Nochmals zum Buch "Ich bin Bolle" (ich bin der Autor). Niemals war das Buch als literarisches Werk gedacht, sondern (nur) als absolut ehrlicher Erlebnisbericht.
Nichts in dem Buch ist ausgedacht oder entspringt der Phantasie - alles selbst erlebt.
Als das Buch im September 99 erschien, war dies zu großem Teil immer noch ein Tabuthema. Deshalb durfte das Buch sich nur an der Wahrheit orientieren...

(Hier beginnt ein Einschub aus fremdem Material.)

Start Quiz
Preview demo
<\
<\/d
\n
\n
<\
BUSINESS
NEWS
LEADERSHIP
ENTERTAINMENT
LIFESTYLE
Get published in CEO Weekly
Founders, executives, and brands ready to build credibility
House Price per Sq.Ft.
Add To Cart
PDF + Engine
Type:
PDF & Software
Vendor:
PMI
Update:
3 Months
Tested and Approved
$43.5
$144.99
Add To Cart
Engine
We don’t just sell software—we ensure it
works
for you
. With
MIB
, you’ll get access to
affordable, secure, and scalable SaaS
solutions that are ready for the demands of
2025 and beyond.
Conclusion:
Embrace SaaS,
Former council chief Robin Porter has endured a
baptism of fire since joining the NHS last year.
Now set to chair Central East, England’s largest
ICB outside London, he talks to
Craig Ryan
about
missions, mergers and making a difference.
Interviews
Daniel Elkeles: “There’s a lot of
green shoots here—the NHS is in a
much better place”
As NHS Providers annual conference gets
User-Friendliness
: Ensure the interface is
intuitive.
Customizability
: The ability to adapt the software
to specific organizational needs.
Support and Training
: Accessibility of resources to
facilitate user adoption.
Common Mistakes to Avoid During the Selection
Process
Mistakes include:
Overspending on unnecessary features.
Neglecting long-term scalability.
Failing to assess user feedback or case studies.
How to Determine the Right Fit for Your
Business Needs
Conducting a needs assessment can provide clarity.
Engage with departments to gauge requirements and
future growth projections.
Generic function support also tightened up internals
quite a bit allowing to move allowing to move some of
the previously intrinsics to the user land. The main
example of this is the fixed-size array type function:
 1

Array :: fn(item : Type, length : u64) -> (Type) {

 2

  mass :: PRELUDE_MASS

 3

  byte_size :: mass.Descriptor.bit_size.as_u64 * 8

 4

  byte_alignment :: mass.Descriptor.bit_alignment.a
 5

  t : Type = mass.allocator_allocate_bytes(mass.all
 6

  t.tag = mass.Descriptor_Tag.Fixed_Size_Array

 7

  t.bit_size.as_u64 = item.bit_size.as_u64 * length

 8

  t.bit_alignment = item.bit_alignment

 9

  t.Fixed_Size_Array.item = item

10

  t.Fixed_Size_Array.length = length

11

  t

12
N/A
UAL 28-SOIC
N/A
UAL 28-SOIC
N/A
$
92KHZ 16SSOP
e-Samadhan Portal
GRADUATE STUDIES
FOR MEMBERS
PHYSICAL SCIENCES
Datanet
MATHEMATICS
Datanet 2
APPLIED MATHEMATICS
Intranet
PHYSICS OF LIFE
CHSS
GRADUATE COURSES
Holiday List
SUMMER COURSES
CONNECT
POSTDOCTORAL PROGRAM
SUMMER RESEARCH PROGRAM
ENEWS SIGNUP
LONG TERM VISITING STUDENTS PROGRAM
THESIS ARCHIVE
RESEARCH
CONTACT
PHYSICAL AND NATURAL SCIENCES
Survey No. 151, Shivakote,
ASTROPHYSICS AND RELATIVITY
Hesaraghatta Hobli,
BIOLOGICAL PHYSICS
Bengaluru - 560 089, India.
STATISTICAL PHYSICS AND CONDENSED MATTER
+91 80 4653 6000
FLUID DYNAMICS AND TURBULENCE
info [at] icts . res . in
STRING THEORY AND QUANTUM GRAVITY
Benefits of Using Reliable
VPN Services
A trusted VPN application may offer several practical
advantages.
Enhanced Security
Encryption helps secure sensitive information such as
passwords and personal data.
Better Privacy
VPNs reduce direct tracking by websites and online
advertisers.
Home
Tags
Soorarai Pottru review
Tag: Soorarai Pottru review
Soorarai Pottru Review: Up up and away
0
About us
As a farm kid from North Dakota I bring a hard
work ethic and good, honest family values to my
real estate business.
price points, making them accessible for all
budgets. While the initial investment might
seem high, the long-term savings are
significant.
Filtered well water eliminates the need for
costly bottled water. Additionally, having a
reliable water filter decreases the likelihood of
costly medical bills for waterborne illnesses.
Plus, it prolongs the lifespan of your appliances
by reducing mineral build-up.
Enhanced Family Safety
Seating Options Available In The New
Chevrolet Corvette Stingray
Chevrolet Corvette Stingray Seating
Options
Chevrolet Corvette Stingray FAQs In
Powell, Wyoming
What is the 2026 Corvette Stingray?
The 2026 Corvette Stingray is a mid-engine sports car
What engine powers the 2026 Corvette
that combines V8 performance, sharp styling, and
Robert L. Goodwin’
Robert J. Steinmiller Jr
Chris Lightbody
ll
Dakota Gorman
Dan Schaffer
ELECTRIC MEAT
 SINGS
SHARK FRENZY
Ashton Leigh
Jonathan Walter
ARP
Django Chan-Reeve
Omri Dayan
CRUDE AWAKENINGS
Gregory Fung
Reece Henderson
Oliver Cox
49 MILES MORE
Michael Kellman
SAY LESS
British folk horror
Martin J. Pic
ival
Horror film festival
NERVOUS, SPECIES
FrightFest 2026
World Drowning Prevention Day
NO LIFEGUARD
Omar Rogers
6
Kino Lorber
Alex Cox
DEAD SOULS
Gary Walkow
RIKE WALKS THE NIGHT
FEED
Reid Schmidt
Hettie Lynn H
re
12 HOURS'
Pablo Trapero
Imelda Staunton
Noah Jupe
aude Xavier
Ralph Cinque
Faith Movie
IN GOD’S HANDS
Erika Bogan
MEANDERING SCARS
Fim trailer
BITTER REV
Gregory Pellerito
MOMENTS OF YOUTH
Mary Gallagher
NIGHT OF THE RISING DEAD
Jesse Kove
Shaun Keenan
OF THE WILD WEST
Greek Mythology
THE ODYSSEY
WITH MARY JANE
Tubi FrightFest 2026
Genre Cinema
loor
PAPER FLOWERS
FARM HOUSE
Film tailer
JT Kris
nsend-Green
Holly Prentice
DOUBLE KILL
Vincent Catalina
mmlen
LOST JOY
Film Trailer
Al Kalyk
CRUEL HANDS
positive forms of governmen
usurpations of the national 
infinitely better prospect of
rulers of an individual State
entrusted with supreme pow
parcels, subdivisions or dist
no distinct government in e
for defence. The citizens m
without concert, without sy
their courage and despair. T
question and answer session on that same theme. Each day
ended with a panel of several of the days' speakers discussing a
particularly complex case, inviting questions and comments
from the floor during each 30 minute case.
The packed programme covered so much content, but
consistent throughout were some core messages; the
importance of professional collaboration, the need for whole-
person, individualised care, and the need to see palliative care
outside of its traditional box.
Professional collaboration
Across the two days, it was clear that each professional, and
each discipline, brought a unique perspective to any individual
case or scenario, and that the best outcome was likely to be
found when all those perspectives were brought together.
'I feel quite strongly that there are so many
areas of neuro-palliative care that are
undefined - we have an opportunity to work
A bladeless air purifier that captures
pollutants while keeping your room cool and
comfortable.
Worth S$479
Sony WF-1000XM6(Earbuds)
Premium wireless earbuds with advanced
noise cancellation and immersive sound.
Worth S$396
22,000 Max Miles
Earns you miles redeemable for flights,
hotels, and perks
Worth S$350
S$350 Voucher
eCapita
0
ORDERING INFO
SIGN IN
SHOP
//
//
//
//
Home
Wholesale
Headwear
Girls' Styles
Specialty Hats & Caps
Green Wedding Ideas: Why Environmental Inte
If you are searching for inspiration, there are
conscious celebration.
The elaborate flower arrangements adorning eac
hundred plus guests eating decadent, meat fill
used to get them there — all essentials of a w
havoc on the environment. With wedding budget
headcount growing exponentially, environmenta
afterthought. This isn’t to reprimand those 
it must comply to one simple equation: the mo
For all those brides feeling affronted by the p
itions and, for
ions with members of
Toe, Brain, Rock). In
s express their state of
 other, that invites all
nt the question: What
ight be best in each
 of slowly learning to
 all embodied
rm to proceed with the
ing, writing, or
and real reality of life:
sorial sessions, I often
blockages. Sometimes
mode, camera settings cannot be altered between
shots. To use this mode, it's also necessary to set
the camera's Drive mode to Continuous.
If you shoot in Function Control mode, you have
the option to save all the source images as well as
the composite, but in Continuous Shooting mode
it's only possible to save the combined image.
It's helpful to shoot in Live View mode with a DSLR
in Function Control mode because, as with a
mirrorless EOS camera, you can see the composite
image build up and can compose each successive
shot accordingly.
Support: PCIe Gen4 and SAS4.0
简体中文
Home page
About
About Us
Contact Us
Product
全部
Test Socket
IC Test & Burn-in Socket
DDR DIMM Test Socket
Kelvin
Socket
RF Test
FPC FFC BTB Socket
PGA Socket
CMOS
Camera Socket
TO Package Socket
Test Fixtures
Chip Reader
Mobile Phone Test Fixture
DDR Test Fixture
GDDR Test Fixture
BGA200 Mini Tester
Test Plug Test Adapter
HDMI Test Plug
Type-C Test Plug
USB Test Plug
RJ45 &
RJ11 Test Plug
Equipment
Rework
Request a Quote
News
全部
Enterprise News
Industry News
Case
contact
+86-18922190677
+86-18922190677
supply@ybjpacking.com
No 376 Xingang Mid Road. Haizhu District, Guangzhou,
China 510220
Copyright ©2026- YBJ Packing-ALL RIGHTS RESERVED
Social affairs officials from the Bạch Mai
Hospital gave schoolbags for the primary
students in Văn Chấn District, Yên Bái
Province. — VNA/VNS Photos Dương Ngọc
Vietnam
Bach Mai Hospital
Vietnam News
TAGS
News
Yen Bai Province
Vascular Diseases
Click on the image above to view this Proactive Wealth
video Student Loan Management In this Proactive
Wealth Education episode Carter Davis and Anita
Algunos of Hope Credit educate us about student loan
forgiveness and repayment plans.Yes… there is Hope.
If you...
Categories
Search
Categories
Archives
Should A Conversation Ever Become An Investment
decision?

Daß es in den NVA-Kampfeinheiten oft noch deutlich schlimmer war, als im Buch dargestellt ist heute durchaus klar - nur habe ich als Kompaniekraftfahrer (zu meinem Glück!!!) nicht alles mitmachen müssen, solche Erlebnisse der "reinen" Panzersoldaten fehlen natürlich oder müssen fehlen, da ich um wirklich bei der Wahrheit zu bleiben, nur wirklich selbst erlebtes in das Buch "reingeschrieben" habe.
Natürlich ist die Brutalität des Tones in der NVA (die im Buch natürlich zum Vorschein kommen muß) aus heutiger Sicht kaum zu verstehen, vor allem für all diejenigen, die das zu ihrem Glück nicht erleben mußten. Aber es war eben so. Deshalb konnte das Buch auch keine literarische "Ikone" werden, dann hätte u.a. diese Realität weggelassen werden müssen und ich denke gerade diese auch brutale Ehrlichkeit zeichnet dieses Buch über das 21. Panzerregiment in Torgelow - Spechtberg aus und macht es, trotz aller Kritik am Stil, noch immer lesenswert, mindestens für die Leser, die die Wahrheit über die Realität innerhalb der NVA (mindestens innerhalb der damaligen Kampfregimenter, wie Motschützen (Mucker), Panzer usw. heute noch (oder wieder) suchen...
Das bestätigen auch die vielen Lesermeinungen seit Erscheinen des Buches - zu finden unter www.agroplant.de    Verlag.

Udoleh

  • Gast
Re:Ich bin Bolle....
« Antwort #22 am: 22.03.11 (07:46) »
Habe gerade hier Eiue Diskussion gelesen über "schwachbrüstig" oder nicht. ch muss zum Buch sagen, dass bei mir viele Erinnerungen an meine Zeit von 1975-1977 im gleichen Regiment geweckt wurden.
Eigentlich ist es doch klar, dass Jeder ein anderes Empfinden für seine gediente Zeit hat. Wie wurde immer gesagt: " Das Gute behält man, dass Schlechte hat man vergessen". Durch solche Zeilen hier, kommt aber die Erinnerung wieder. Das ist doch auch der Grund einer solchen Sache. Einiges fand ich auch ziemlich übertrieben, aber nun ja, er emfand es so.

Micha

  • Gast
Re:Ich bin Bolle....
« Antwort #23 am: 22.03.11 (20:44) »
Eggesin - im Land der drei Meere,

WALD meer,
Sand meer,
GARNICHTS mehr. ;)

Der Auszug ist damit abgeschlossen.